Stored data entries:
╔══
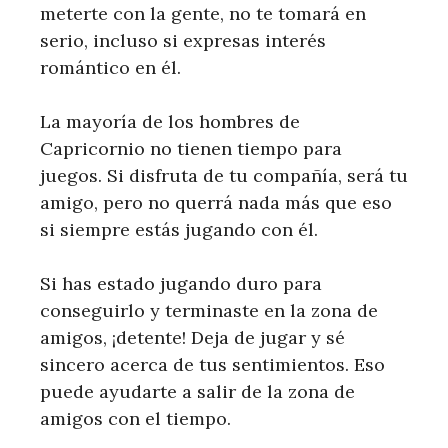
meterte con la gente, no te tomará en
serio, incluso si expresas interés
romántico en él.
La mayoría de los hombres de
Capricornio no tienen tiempo para
juegos. Si disfruta de tu compañía, será tu
amigo, pero no querrá nada más que eso
si siempre estás jugando con él.
Si has estado jugando duro para
conseguirlo y terminaste en la zona de
amigos, ¡detente! Deja de jugar y sé
sincero acerca de tus sentimientos. Eso
puede ayudarte a salir de la zona de
amigos con el tiempo.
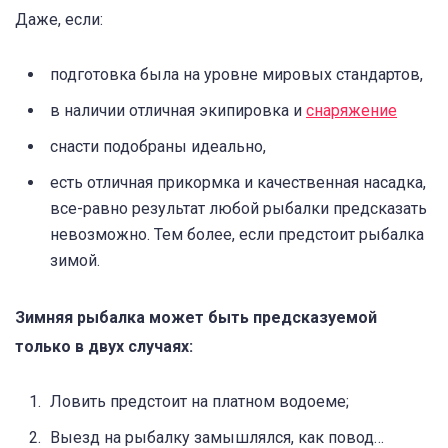
Даже, если:
подготовка была на уровне мировых стандартов,
в наличии отличная экипировка и
снаряжение
снасти подобраны идеально,
есть отличная прикормка и качественная насадка,
все-равно результат любой рыбалки предсказать
невозможно. Тем более, если предстоит рыбалка
зимой.
Зимняя рыбалка может быть предсказуемой
только в двух случаях:
Ловить предстоит на платном водоеме;
Выезд на рыбалку замышлялся, как повод…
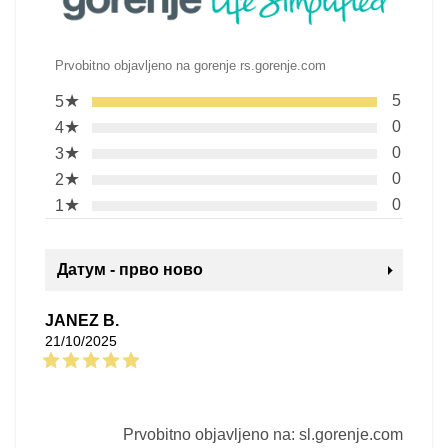
Prvobitno objavljeno na gorenje rs.gorenje.com
★
5
5
★
0
4
★
0
3
★
0
2
★
0
1
Датум - прво ново
JANEZ B.
21/10/2025
Prvobitno objavljeno na: sl.gorenje.com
╚══
Task: Excluding the pictures, reproduce every entry exactly as given.

The completed task:
meterte con la gente, no te tomará en
serio, incluso si expresas interés
romántico en él.
La mayoría de los hombres de
Capricornio no tienen tiempo para
juegos. Si disfruta de tu compañía, será tu
amigo, pero no querrá nada más que eso
si siempre estás jugando con él.
Si has estado jugando duro para
conseguirlo y terminaste en la zona de
amigos, ¡detente! Deja de jugar y sé
sincero acerca de tus sentimientos. Eso
puede ayudarte a salir de la zona de
amigos con el tiempo.
Даже, если:
подготовка была на уровне мировых стандартов,
в наличии отличная экипировка и
снаряжение
снасти подобраны идеально,
есть отличная прикормка и качественная насадка,
все-равно результат любой рыбалки предсказать
невозможно. Тем более, если предстоит рыбалка
зимой.
Зимняя рыбалка может быть предсказуемой
только в двух случаях:
Ловить предстоит на платном водоеме;
Выезд на рыбалку замышлялся, как повод…
Prvobitno objavljeno na gorenje rs.gorenje.com
★
5
5
★
0
4
★
0
3
★
0
2
★
0
1
Датум - прво ново
JANEZ B.
21/10/2025
Prvobitno objavljeno na: sl.gorenje.com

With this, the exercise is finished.